The continuum of radiant myths
Back in 2004 I penned an article called Radiant Mythology: 22 Myths about Radiant Heating. In the years since the first copyright of the article on www.healthyheating.com, that article has brought me the immense pleasure of watching tightly-wound individuals implode and explode through their nastygrams that arrive in my inbox. The myths continue and have expanded to well over 40 “myth-understandings” about radiant energy and radiant systems.i
Here are a few of my favourites.
1) Radiant floor heating was “invented by the Romans.”
This is not even close to being accurate. The earliest forms of radiant floor heating emerged well before the Romans ever showed up. Present day archeological sites in Asia and North America are uncovering forms of floor heating carbon dated back to 1000 B.C. That is hundreds of years before the Romans embellished the idea. But the application goes back even further with combination cooking and radiant space heating systems found in Korea and China dating back to 3000 to
It is time the radiant industry embraced its past and correct the sins of those continuing to distort history.ii
2) Radiant floor heating “creates the same feeling as sitting in the sun or in front of a fireplace.”
It is nice to think of floor heating in these terms but in reality if this were true you would bake to death. It is important to understand the sun and radiant floors operate on two completely different electromagnetic wave lengths.iii The sun or fires operate at high intensity short wave and floor heating operates at low intensity long wave.
Since the human body and floor heating operate in a similar temperature range they coexist within an almost identical long wave range. Translation: radiant heating systems do not heat you up in the sense of the sun or a fire, rather they enable you to retain more of your own heat by reducing the loss of body heat via radiation. Look at it this way–the temperature of your skin fluctuates and varies from your feet at approximately 85F (29C) to approximately 96F (36C) at your head. Remember, hot goes to cold. So what do you think is going to happen with heat transfer when your body is operating warmer than the floor? Feeling the heat of the sun from the floor? Not likely. Feeling the retention of your own heat–absolutely. Call it self-love.
3) Radiant floor heating “saves energy.”
Energy can neither be created nor destroyed, therefore it cannot be saved like the accumulation of coins in a piggy bank. Energy is always being preserved in its current state or converted with conservation to another state but it is never saved–not even by radiant systems. The concept of saving energy is likely the biggest disservice we have allowed to happen to mankind. It makes people focus on the wrong targets for sustainability.
4) Radiant floor heating “is energy efficient.”
This is going to shake some cages. First let me state unequivocally that radiant heating and cooling systems empower boilers, heat pumps, chillers and solar systems to achieve their maximum rated peak performance. Full stop. No one with a basic understanding of heat exchanger design can debate this principle. But an energy efficient machine does not equal efficient use of energy. For example, consider the combustion temperature of 3200F (1700C) in a 97 per cent boiler for creating 100F (38C) fluid temperatures just to maintain a space temperature of 72F (22C).

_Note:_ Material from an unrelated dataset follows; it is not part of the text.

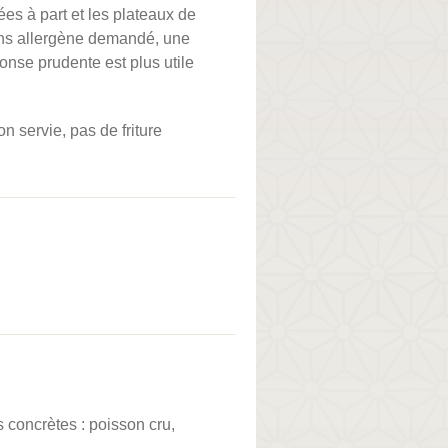
ées à part et les plateaux de
ns allergène demandé, une
ponse prudente est plus utile
n servie, pas de friture
s concrètes : poisson cru,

When the temperature generated at 97 per cent efficiency is approximately forty seven times hotter than the target temperature your brain should do mental gymnastics.iv Air only folks–do not get self-righteous, this also applies to furnaces. Neither appliance, regardless of its rating should be considered energy efficient if it wastes more than 90 per cent of the work potential.
This is a big broad topic but let me wind this myth up by stating radiant systems are first and foremost enablers. They allow cooling and heating appliances to transfer heat as intended by the manufacturer’s engineers and support the reduction in system power consumption used in motors.
5) Radiant floor heating “causes hardwood floors to crack.”
This myth still comes up. Consider that 100 per cent of all hardwood flooring complaints in buildings conditioned exclusively with air did not have radiant floor heating to blame. What is up with that? The number one cause of wood deformation is moisture changes not the operating temperature of a well-designed floor.
Control the absolute moisture in the wood and space and the differentials between the two and you control the deformation.v There is a caveat: if the floor heating system has to operate at such a high temperature as to be the cause for damage, the very ethos of low temperature floor heating has been completely ignored in the design process. Shame on the designer who ignores this first principle. We will hunt you down and put you in the stockade.
6) Radiant floor cooling “causes condensation.”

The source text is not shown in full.